In the past development of programming languages, ABI (Application Binary Interface) has played a vital role. The function call syntax in the source code can be understood by programmers, but not by machines, which can only understand binary data. Whether the parameters should be passed through the register or the stack, the order, and the arrangement of the members of the structure parameters… all these must be clearly defined when a function calls another function. That is the ABI. Under the same ABI, the functions in the binary files generated by compilers from different vendors, or even functions from different languages such as C language and Pascal language, can call each other.

Despite its importance, most programmers are unfamiliar with ABI. Why? Because the compiler encapsulates the ABI so well that programmers hardly need to care about its details by themselves. For them, ABI is just the invisible man.

ABI is also very important for both Solidity and EVM. For example, the following important matters are defined by the ABI: how to pass the parameters when calling a contract’s functions; how to pass the return values of the contract (Solidity supports multiple return values); and how to pass the parameters of the Event.
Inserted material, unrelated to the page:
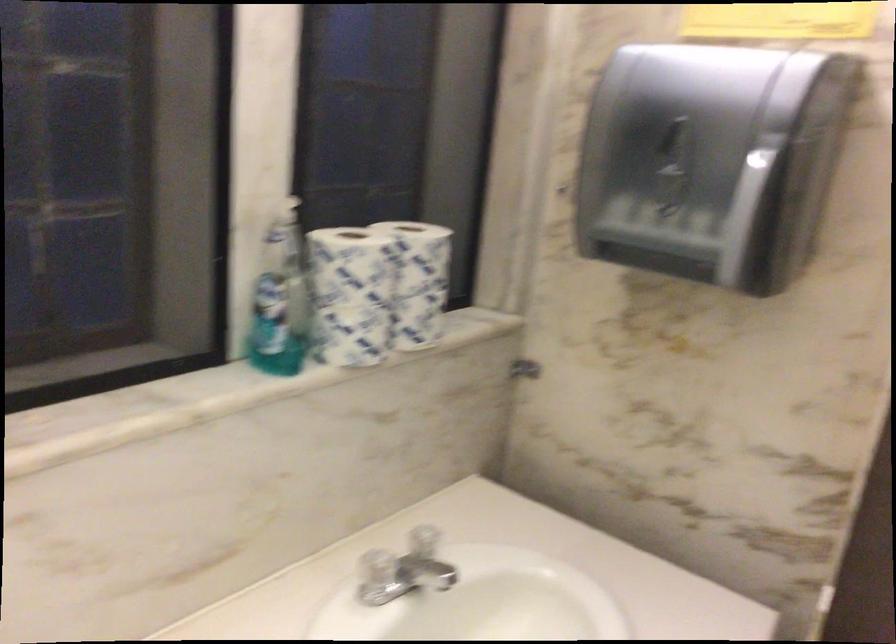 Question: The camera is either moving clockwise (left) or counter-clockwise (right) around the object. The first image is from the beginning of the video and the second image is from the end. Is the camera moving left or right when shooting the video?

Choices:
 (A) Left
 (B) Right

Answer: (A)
Unlike C language programmers, Solidity programmers find ABI a big headache. What forces us to care about ABI in the Solidity language? There are two main reasons:

Solidity is yet to be mature, and the underlying ABI is not encapsulated well enough, so programmers need to care about the underlying ABI
ABI will affect gas consumption. Without much knowledge about ABI, you may consume much Gas unintentionally

Next, we will briefly describe the details of Solidity’s ABI first, and then introduce some scenarios where we need to pay attention to the details of ABI.

Solidity’s ABI

A contract is always executed in an EVM instance. The EVM is relatively isolated from the outside. Its stack and memory are not readable or writable from the outside. At the same time, it has especially opened up the calldata area and the returndata area for inputs. Byte strings at any length can be stored in the two areas. The detailed interaction mechanism is described as below:

When an external account calls the contract, the calldata data in the transaction is copied to the calldata area of the called EVM as input
When a contract calls another contract, a fragment in the memory of the EVM needs to be specified, which is copied to the calldata area of the called EVM as input
When a contract finishes execution, a fragment in the memory of the EVM needs to be specified, and this fragment will be copied to the returndata area of the caller

EVM provides special instructions to:

Copy the data in the calldata area to the stack or memory to understand what parameters were passed to me from outside
Copy the data in the returndata area to the memory to understand what data the called contract has returned

The Solidity ABI specifies how the parameters should be arranged to form a byte string. How the input parameters are arranged in the calldata area, how the output parameters are arranged in the returndata area, and how the Event parameters are encoded as log data: these issues are all specified by this ABI. To go deep into ABI, you can refer to Specification. Here is a brief introduction:

Encode the parameters in the order they appear. The encoding result is divided into two parts: head (the content and offset of the fixed-length data) and tail (the content of the variable-length data)
The encoded data are in units of 32 bytes, and every 32 bytes of data is counted as a slot
Integers and bool values occupy one slot. If the length is less than 32 bytes, zeros should be added to the high digit
An integer array or bool array of length N occupies N slots, and each member occupies 1 slot
Variable-length data types need to be represented by three parts: offset, length, and content

The offset is placed in the head part, as a pointer, pointing to the starting position of the variable-length data content
The length occupies 1 slot, which represents the length of the content; the content occupies an integer number of slots, and they are all placed in the tail part
The length of string and bytes types is their number of bytes. The content is densely arranged in N slots. If it cannot occupy an integer number of slots, the last slot needs to be filled with zeros.
The length of variable-length integer arrays or bool arrays is the number of their members, and each member occupies a slot

For the calldata for the called contract, in addition to the parameters, the first four bytes will also include a “function selector”, which will be described in detail below.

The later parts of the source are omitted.